Ласточка-2

Отрывок из рассказа «Ласточка»

Рассказ – номинант Международного литературного конкурса
им. Виталия Бианки за 2017 год,
победитель литературного конкурса Независимого Издательства
«Первая Книга» – «Сокровенные мысли. Выпуск 8» за 2018 год

Северо-Западный фронт.
Новгородская область. Старая Русса-Демянск-Рамушево.
Поздняя осень-зима 1942-1943гг.

          …На привале Колчин ухаживал за питомицей с особой теплотой и старательностью. Все косметически-камуфляжные процедуры производил аккуратно, тщательно. В результате шкура борзой коняги приобретала роскошный лоск, не свойственный положению на войне. Брадобрей-стилист для животных особенно придирчиво, со всей скрупулёзностью расчесывал хвост фронтовой моднице. Ласточка, в свою очередь, покорно ожидала цирюльной процедуры и не баловала понапрасну, лишь нетерпеливо переминалась модерново с ноги на ногу, словно в танце.
          Манипуляции с гривой были отдельной песней. Исполнительские фантазии зависели от настроения ездового. На затяжном привале или постое для косичек использовались ещё довоенные, не понятно где и кем добытые ленточки, бинты, даже флакончики и пузырьки от лекарств из медсанбата. Всё шло в дело для цирковой примадонны. Во время наведения марафета Колчин ласково поглаживал кобыле шею, поправлял чёлку, заглядывал в большие, красивые и умные, вишнёвого цвета глаза. Для пущего лоску, оттопырив лошадиные губы, внимательно рассматривал зубы, чистил их пучком мягкой травы. Удивительно, но Ласточке гигиеническая процедура нравилась.

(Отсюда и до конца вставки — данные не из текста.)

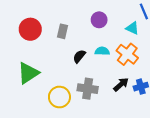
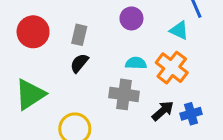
black semicircle: (79, 56) -> (79, 63), moved
gray cross: (88, 89) -> (124, 94), moved

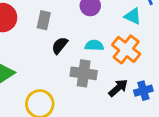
black semicircle: (79, 63) -> (60, 45), moved

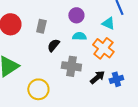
cyan semicircle: (94, 45) -> (79, 36), moved

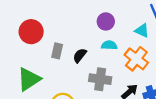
gray rectangle: (41, 26) -> (57, 51), moved

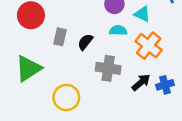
cyan triangle: (142, 31) -> (142, 14), moved

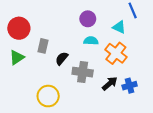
cyan triangle: (142, 14) -> (119, 27), moved
black semicircle: (85, 42) -> (62, 58), moved
green triangle: (28, 68) -> (17, 57), moved, size x0.7

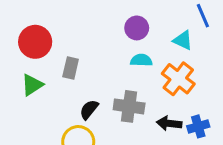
black semicircle: (62, 58) -> (89, 110), moved
black arrow: (110, 84) -> (169, 123), turned -133

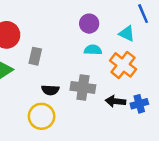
black semicircle: (89, 110) -> (50, 90), turned -126

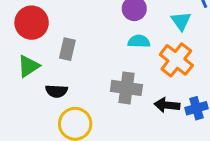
cyan triangle: (127, 34) -> (181, 21), turned 30
black semicircle: (50, 90) -> (56, 91), moved

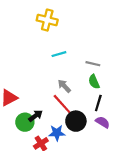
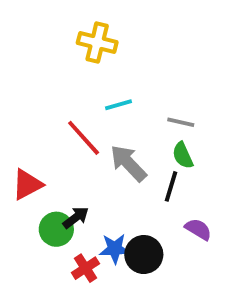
gray arrow: (64, 86) -> (128, 163), size x1.5
black line: (98, 103) -> (171, 186), moved
red line: (62, 104) -> (84, 138), moved
black circle: (76, 121) -> (144, 255), moved

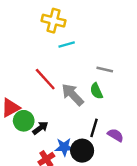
cyan line: (119, 105) -> (67, 44), moved
green semicircle: (183, 155) -> (96, 91), moved
black line: (171, 186) -> (94, 128), moved
green circle: (56, 229) -> (24, 121), moved

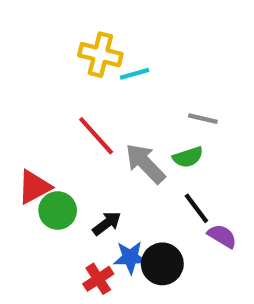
yellow cross: (53, 21) -> (100, 55), moved
green semicircle: (96, 91) -> (188, 157), turned -84
black arrow: (40, 128) -> (107, 223), moved
black line: (94, 128) -> (196, 208), moved, turned -54

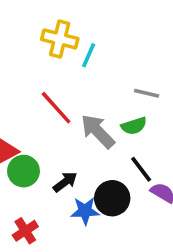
cyan line: (135, 74) -> (89, 55), turned -50
black circle: (162, 264) -> (112, 198), moved
red cross: (98, 279) -> (25, 231), moved

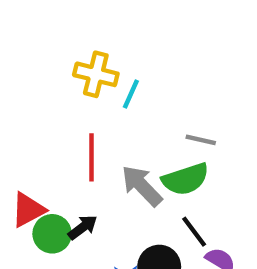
red line: (56, 108) -> (91, 157), turned 42
green semicircle: (134, 126) -> (185, 179), size x1.5
black arrow: (65, 182) -> (83, 227), moved

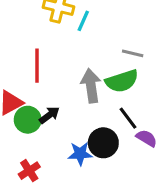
red line: (91, 157) -> (37, 66), moved
gray arrow: (142, 186) -> (91, 86), turned 36

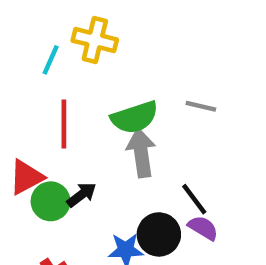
cyan line: (83, 21) -> (51, 60), moved
green semicircle: (122, 81) -> (135, 117), moved
purple semicircle: (147, 138) -> (203, 228), moved

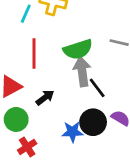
black line: (194, 199) -> (97, 88), moved
green circle: (51, 201) -> (16, 119), moved

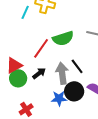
red line: (34, 54) -> (41, 48), moved, turned 35
gray arrow: (82, 71) -> (62, 73), moved
green circle: (16, 119) -> (18, 78), moved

От удовольствия кобыла взмахивала головой и по-лошадиному громко чихала:
          – Ф-ф-ф-фы-ы-р-р-р ...
          – Любимая моя, – шептал на ушко тайные слова ездовой.
          В ответ его ненаглядная зазноба улыбалась конским хрюпальником, показывала очаровательный зубной прикус и стригла изящными слуховыми аппаратами.
          – Вот и славненько, поняли друг друга с полуслова.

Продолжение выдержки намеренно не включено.